Gerçekten bu eser, Müslümanın Peygamberimize karşı olan sevgisini kalplere iyice yerleştirmektedir. Zira Nebi (s.a.s.) hakkında öğrendiklerimizi çoğalttıkça, O’na karşı olan sevgimiz de çoğalmaktadır. Bu eserde zikredilen birçok kıssa, Nebi (s.a.s.)’in özel hallerini beyan etmekle birlikte, O’nun vasıflarını da teferruatıyla açıklamaktadır. Hakkında bu kadar malumat beyan edilen başka bir Zat, âlemde mevcut değildir.
Müellif kadı Iyaz (r.a.) eserinde konuların evvelinde ayeti kerimeler ve hadisi şerifler zikretmiştir. Bunlarla zikredeceği konulara delil getirmiş olur. Ayrıca müfessirlerin açıklamalarını da zikrederek ayetlere nasıl mana verilmesi gerektiğini de tenbih etmiş olmaktadır.
Eserinde, Efendimizin (s.a.s.) özel hallerinden birçok inceliği de zikretmektedir.

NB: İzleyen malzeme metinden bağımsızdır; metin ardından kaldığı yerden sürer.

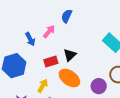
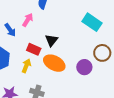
red rectangle: (51, 62) -> (34, 49), turned 48
yellow arrow: (43, 86) -> (26, 66), moved

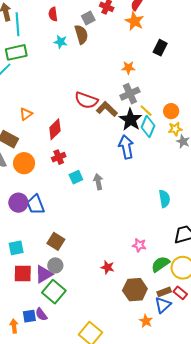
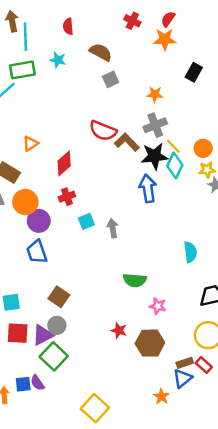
gray square: (88, 18) -> (111, 79), moved
orange star: (135, 21) -> (165, 39), turned -30
brown semicircle: (81, 34) -> (101, 52), turned -48
cyan star: (61, 42) -> (58, 60), moved
black star: (131, 120) -> (154, 156), turned 30
purple circle: (18, 203) -> (39, 221), moved
green semicircle: (160, 264) -> (135, 280), moved, turned -144
brown hexagon: (135, 290) -> (150, 343), moved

Bunların ravilerini de zikrederek hiçbir şüpheye mahal bırakmayacak şekilde Müslümanların Nebi (s.a.s.) hakkındaki bilgilerini ve muhabbetlerini kuvvetlendirmektedir. Bu eserin Müslümanlar için ne kadar önemli olduğunu şimdi daha iyi anlamaktayız. Zira inkârcıların şüphe sokmaya çalıştığı birçok konuyu Kadı Iyaz delilleriyle net bir şekilde zikretmiş ve Nebi (s.a.s.)’in şanının yüceliğini ortaya koymuştur. Artık şüphelenenlerin, nifak ehli sapık kimseler olduğu açığa çıkmıştır.
Aliyyul Kâri derki: Şifa kitabı, Nebi (s.a.s.)’in şemaili (sureti ve ahlakı) hakkında yazılanların en mücmel ve yeterli olanıdır.
Şifa-i Şerif üzerine birçok şerhler yazılmıştır.
1- Şihabul Hafaci: Nesimur Riyaz fi şerhi Şifayi Kâdı Iyaz ismiyle yazdığı eserinde uzun bir şekilde şerh etmiştir. Dört cilt halinde basılmıştır.
2- Molla Aliyyul Kâri: Orta uzunlukta bir şerhtir. Büyük boy iki cüz olarak basılmıştır.
3- Şeyh Hasen El Adevi el Hamezavi: Kısa bir şerhtir. İsmi, Mededul Feyyaz.
4- Müzilul Hafa fi Elfazı Şifa. Müellifi Allame Takıyyuddin Ahmed bin Muhammed bin Hasen eş- Şümni.
5- El Muktefa fi Halli elfazuş Şifa. Müellifi Allame Burhanuddin İbrahim ibni Muhammed bin Halil el Halebi.